By focusing on integration of community services ‘in its broadest sense’, managers and politicians ‘would get what they wanted,’ says Dr Drage. ‘Which is better services, faster flow through hospitals, fewer of the wrong patients in acute care.’

Social prescribing

Social prescribing could help support this integration, although she does not believe that in itself it is a solution to spiralling GP workloads. ‘It’s one of the things that aligns with the community focus and the integration of community services. But it only works where you’ve got good existing community services,' Dr Drage says.

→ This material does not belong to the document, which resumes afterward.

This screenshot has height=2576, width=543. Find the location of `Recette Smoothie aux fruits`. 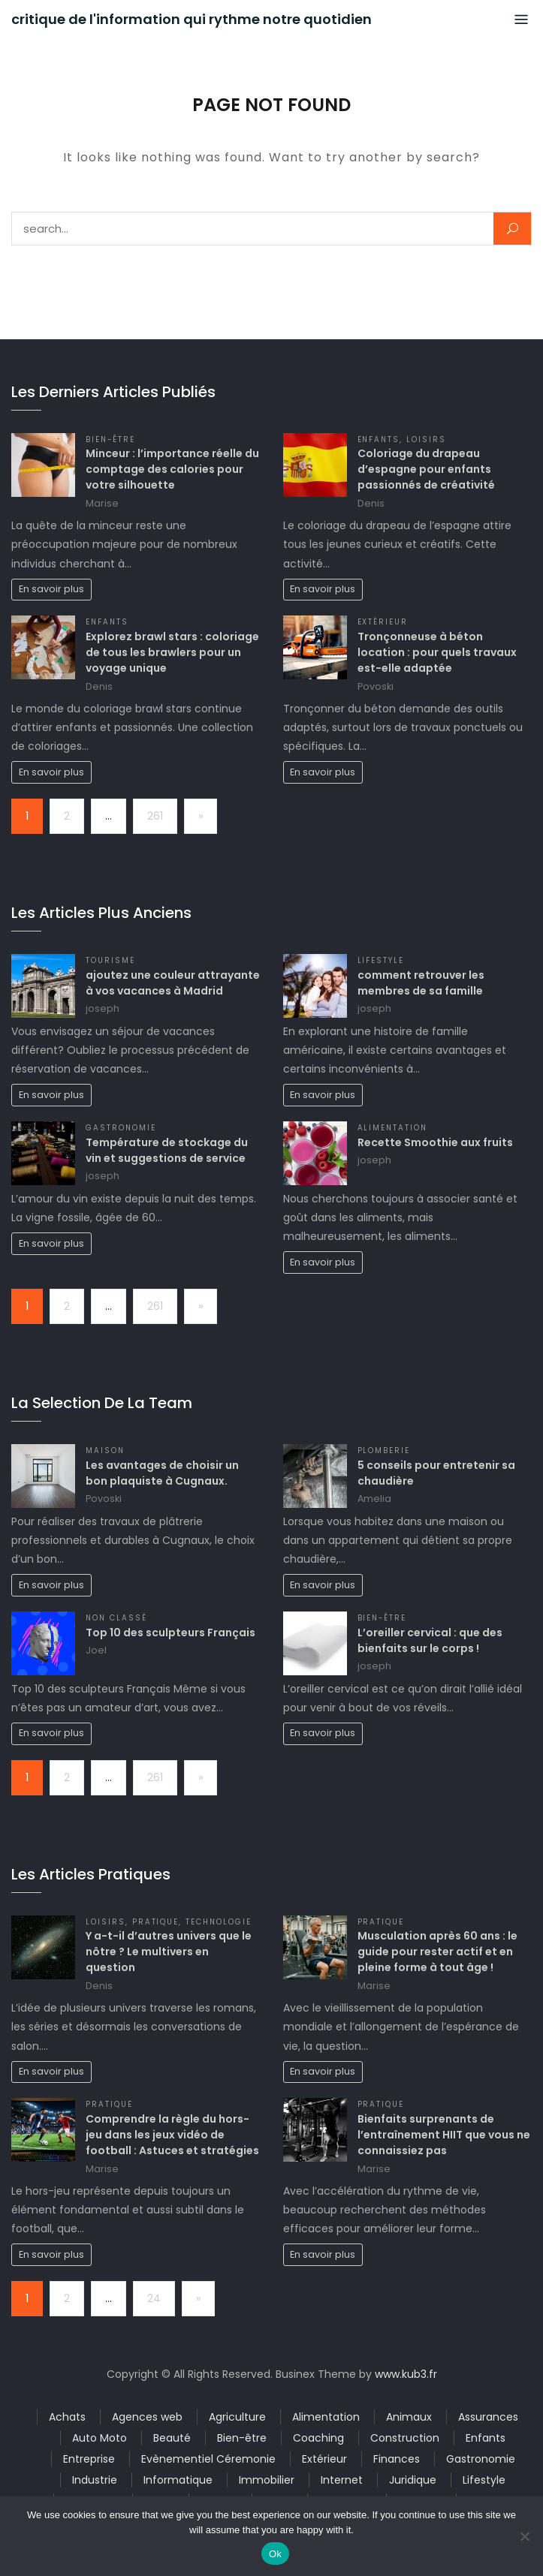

‘I take issue with the prescribing word because it perpetuates the medical model. It’s just an illustration to me of integrated community and social and mental health services with the patient at the centre. So if you’re using [social prescribing] as a proxy to drive all of those things then it’s a good thing. If it’s just seen to be the next messiah it’s going to have a very variable impact unless people look at what you need to make it work.’

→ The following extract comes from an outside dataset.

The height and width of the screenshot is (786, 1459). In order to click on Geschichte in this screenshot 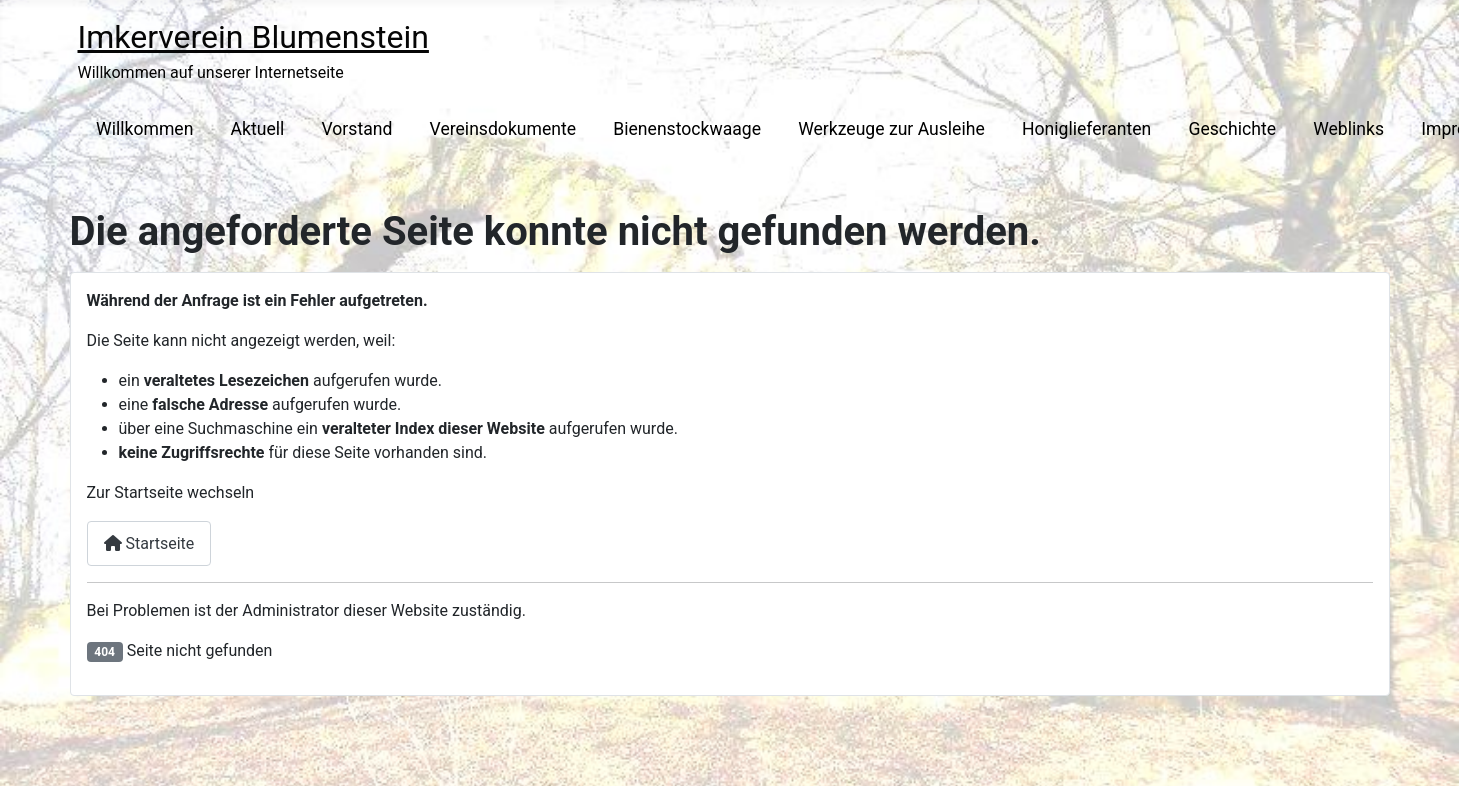, I will do `click(1232, 129)`.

Dr Drage says in boroughs that have been ‘bled dry’ it is much harder to get initiatives like social prescribing off the ground, which can make people feel cynical. More funding would help, but better management is the key to delivering improvements and integration, she argues.

‘Everything needs more funding and resources and should have it. But it needs better management and support and a focus. If the effort that was put into micro-managing GP contracts and trying to get hospitals integrated into the rest of the system was spent on building community services and social prescribing I think you’d get much more traction and much more delivery.’

Devolution

Giving the mayor’s office more control over health policy in the capital could also help deliver this change and improve the situation for London's GPs, Dr Drage believes.

Some things are better done regionally, she says, ‘particularly in London, where our needs and services are completely different to most of the rest of the country’. However she warns that a replication of Manchester's devolution deal may not be the best solution for the capital.

'Manchester is a single thing for 2m people. Here we’ve got 9m people, 33 boroughs, umpteen hospitals in the wrong place. It’s really complex,' Dr Drage explains.

‘I want an arrangement for London that works for London’s people - where the mayor’s office has much more than a token acknowledgement of health issues. And I’d like to see the NHS in London not having to kowtow to national performance management priorities for populations that are vastly different to the national average.

‘This is a massive political challenge and it is really difficult. In the absence of that I think we should work as if we could do this - things could be possible. We could change the focus in London to focus on communities rather than acutes. That doesn’t mean we starve acutes of resources, it means we help them to do the job that they do best.’

She would also like to see a London approach to GP recruitment and retention. She says London has ‘more trainees than we’ve got training places for and yet we’re hungry for GPs’.

‘We’re training for the rest of the country, or for Australia. Surely it’s not beyond anyone’s wit to say we’ve got this number of places, we’ve got this amount of need - let’s try and match the training with the need.’

Supporting GPs

With significant changes to the system likely to be some time off, day-to-day the LMC remains focused on supporting GPs and their teams. The next step in the its state of emergency campaign is a new app, Beam to LMC, which allows GPs to report any cases of inappropriate or unnecessary work they are asked to do, or ‘other frustrating stuff’, quickly and easily to the LMC.

The LMC has a dedicated practice support service for issues that need urgent attention, but Dr Drage hopes that the app will help it identify trends or issues it should look into – as well as providing a place for GPs to ‘off-load’ about some of the non-urgent issues that are ‘driving them mad’ in their day-to-day roles.

Getting this right, she says, will help the LMC not only meet the needs of the 1,271 practices it represents across 27 local LMC areas, but also help ensure 'the continuation of safe, quality care for our registered patients'.